7. The method for training a machine model for discovering objects according to claim 6, wherein the monitoring of the attention maps of the student model is at least carried out by means of a first cross-entropy loss function applied between the attention maps of the student model and the objects determined from the attention maps of the master model weighted by their confidence score.

8. The method for training a machine model for discovering objects according to claim 1, wherein the monitoring of the attention maps of the model is at least carried out by means of a second cross-entropy loss function applied between the attention maps of the model and the objects of the pseudo-labels weighted by their confidence score.
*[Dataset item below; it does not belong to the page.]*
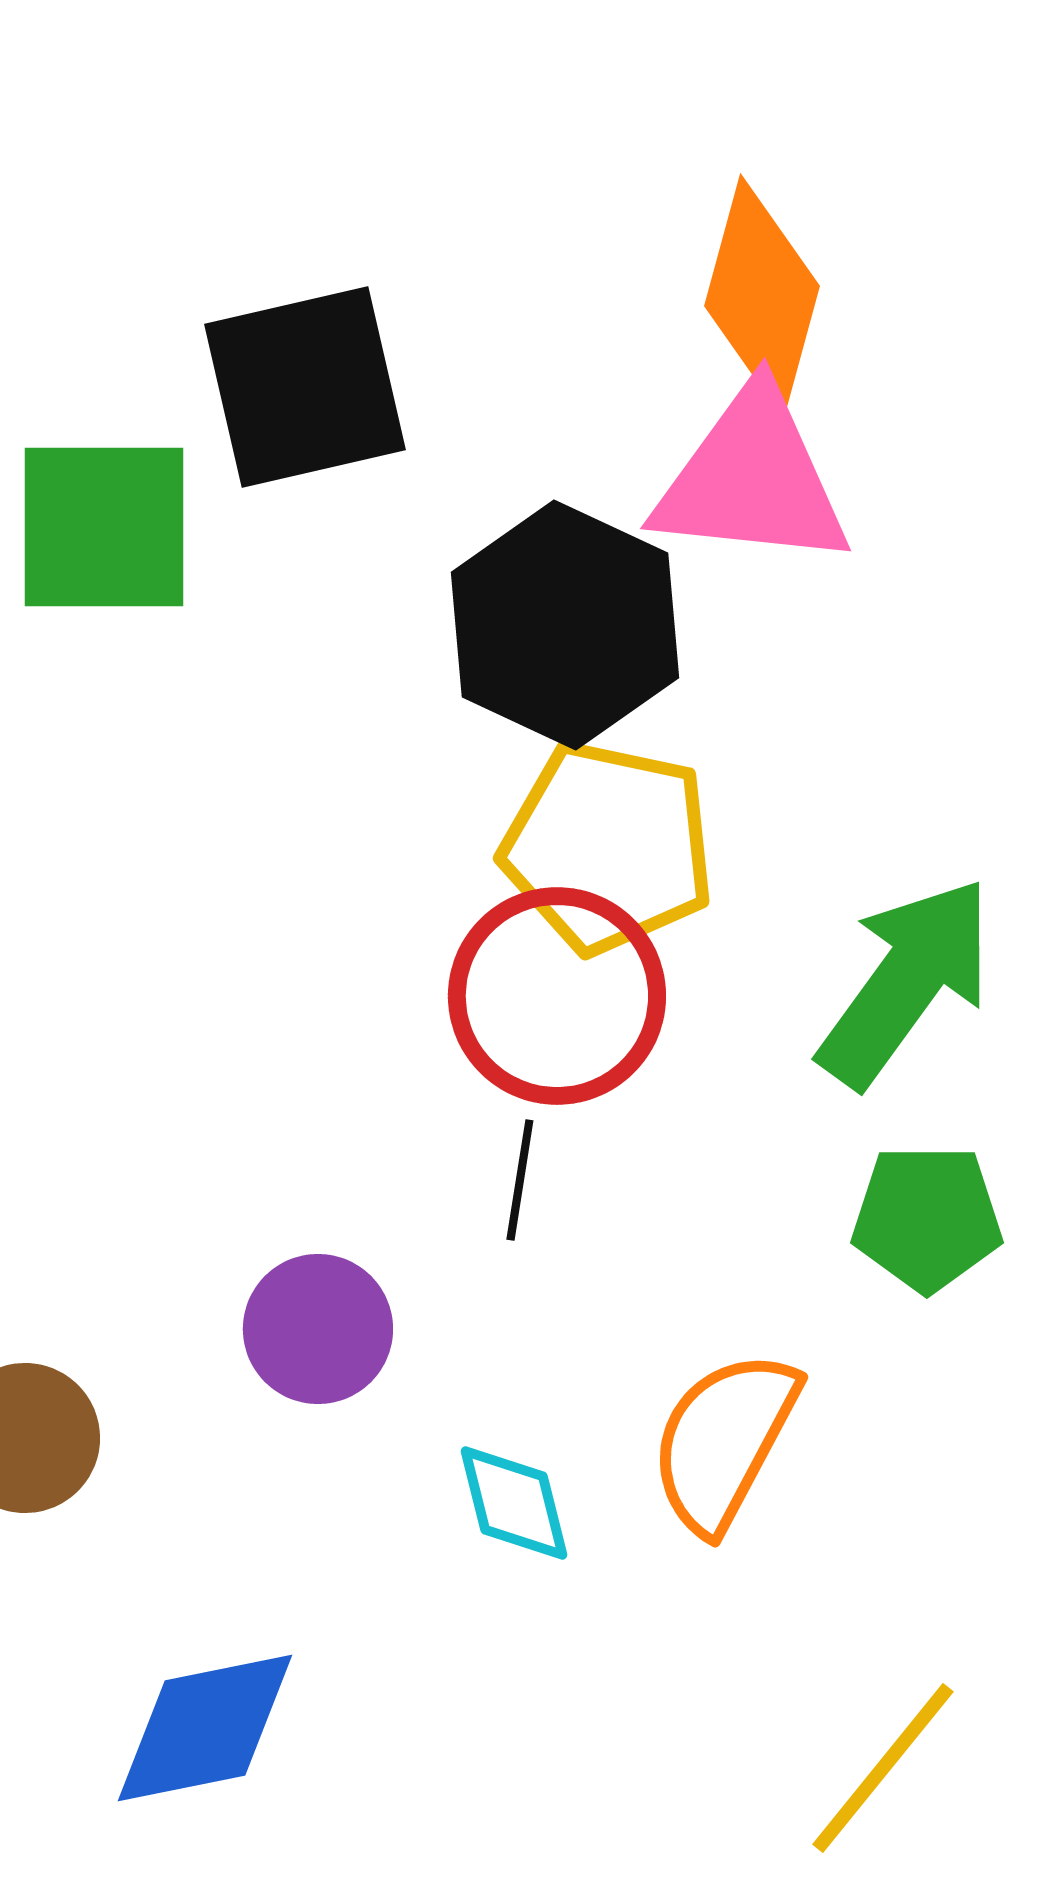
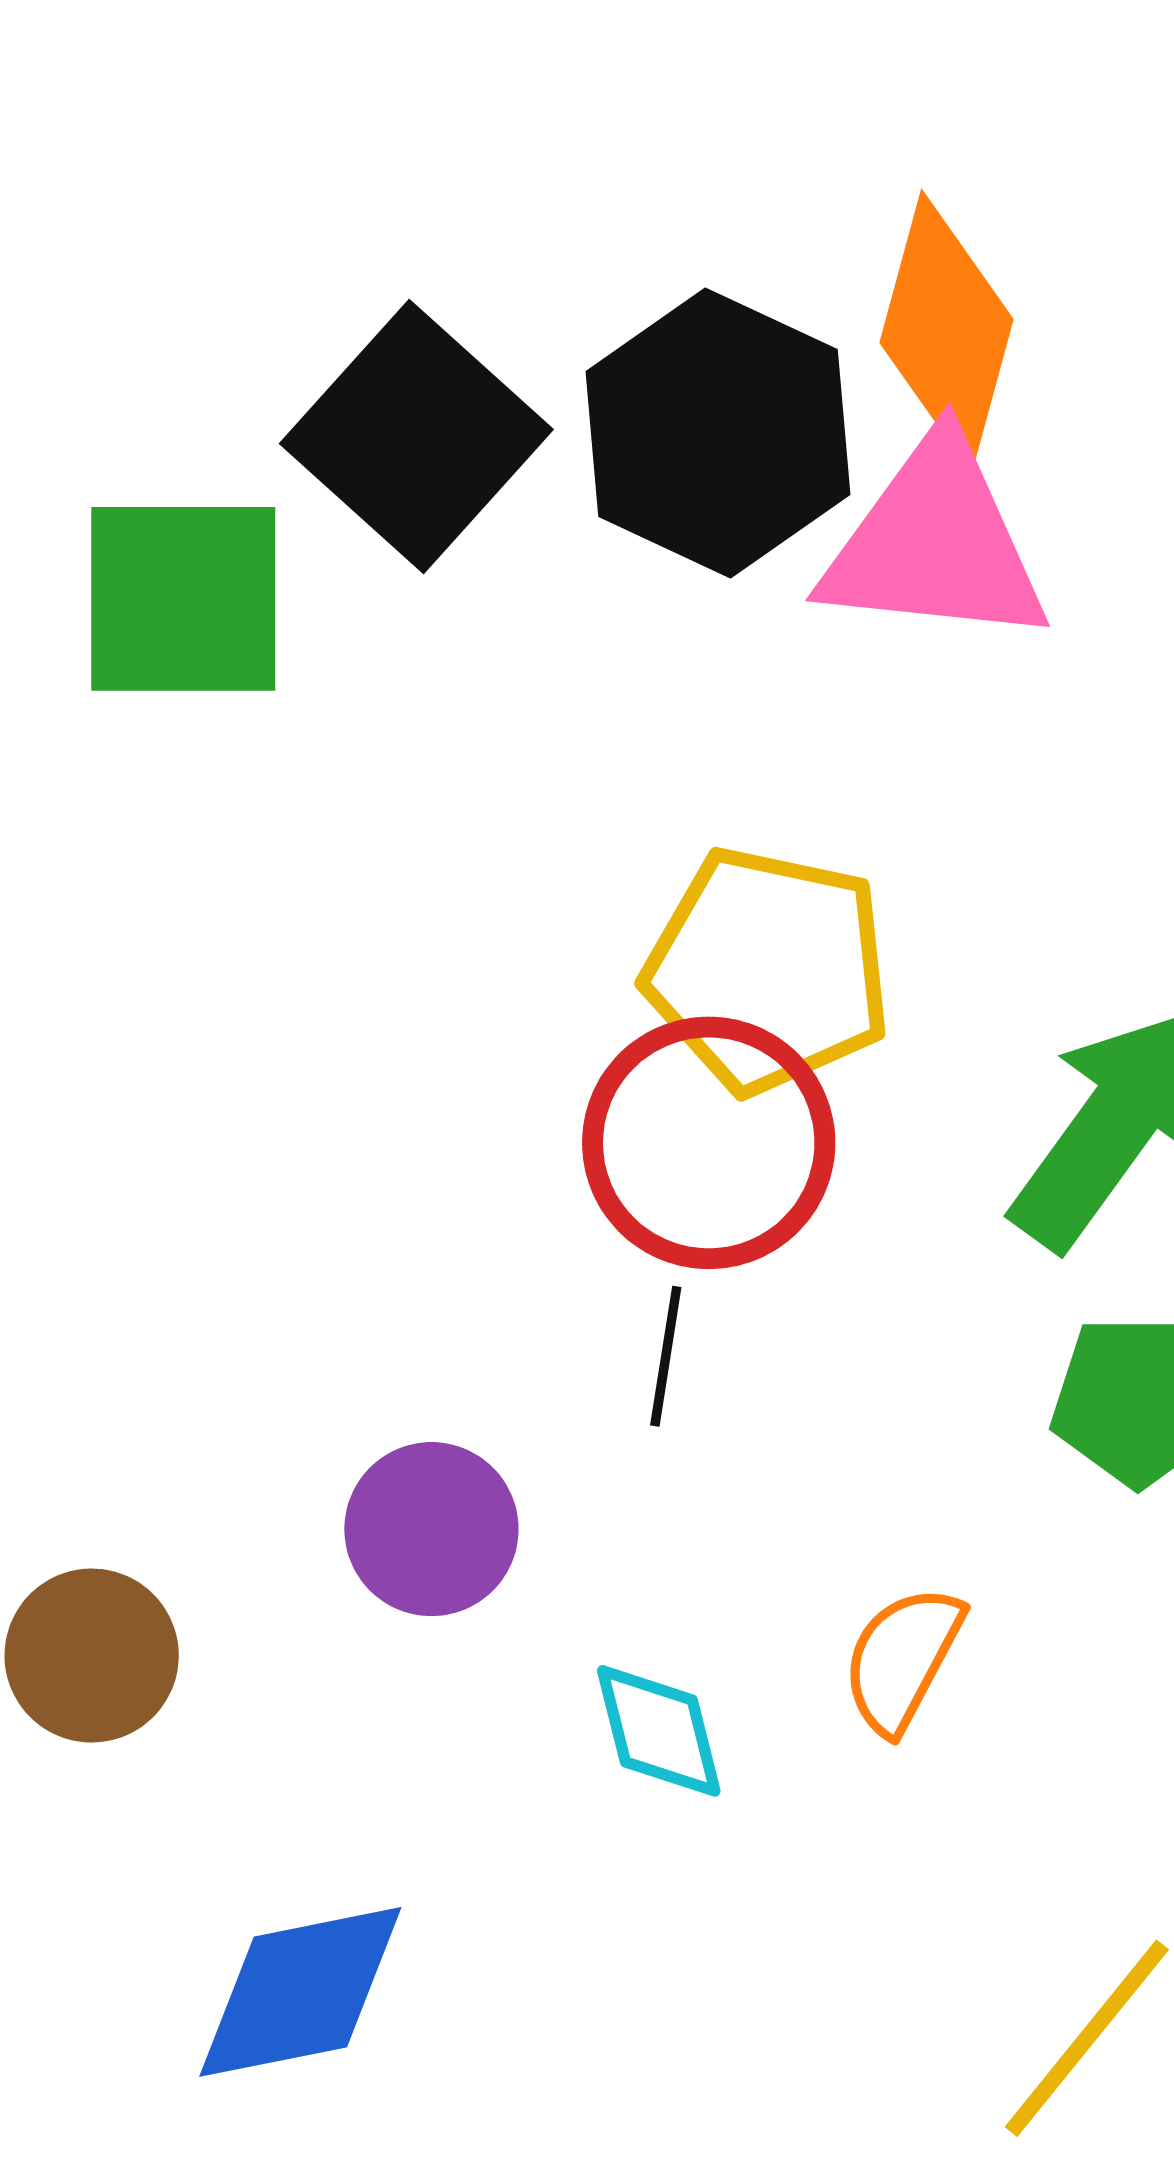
black square: (305, 387) -> (416, 436), turned -35
black hexagon: (565, 625) -> (718, 433), moved
orange semicircle: (724, 1441) -> (902, 1659), size x0.7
9. The method for training a machine model for discovering objects according to claim 1, wherein the pseudo-labels are obtained from the image sequence and an associated optical flow sequence.

10. A computer-implemented method for discovering objects in an image sequence comprising the following steps of:

receiving an image sequence;

executing the machine model for discovering objects trained using the method according to claim 1 for the image sequence so as to generate at least one localisation mask for an object in the image sequence, with each localisation mask being obtained from an attention map.

11. A computer program comprising instructions for executing the method according to claim 1, when the program is executed by a processor.

12. A processor-readable storage medium storing a program comprising instructions for executing the method according to claim 1, when the program is executed by a processor.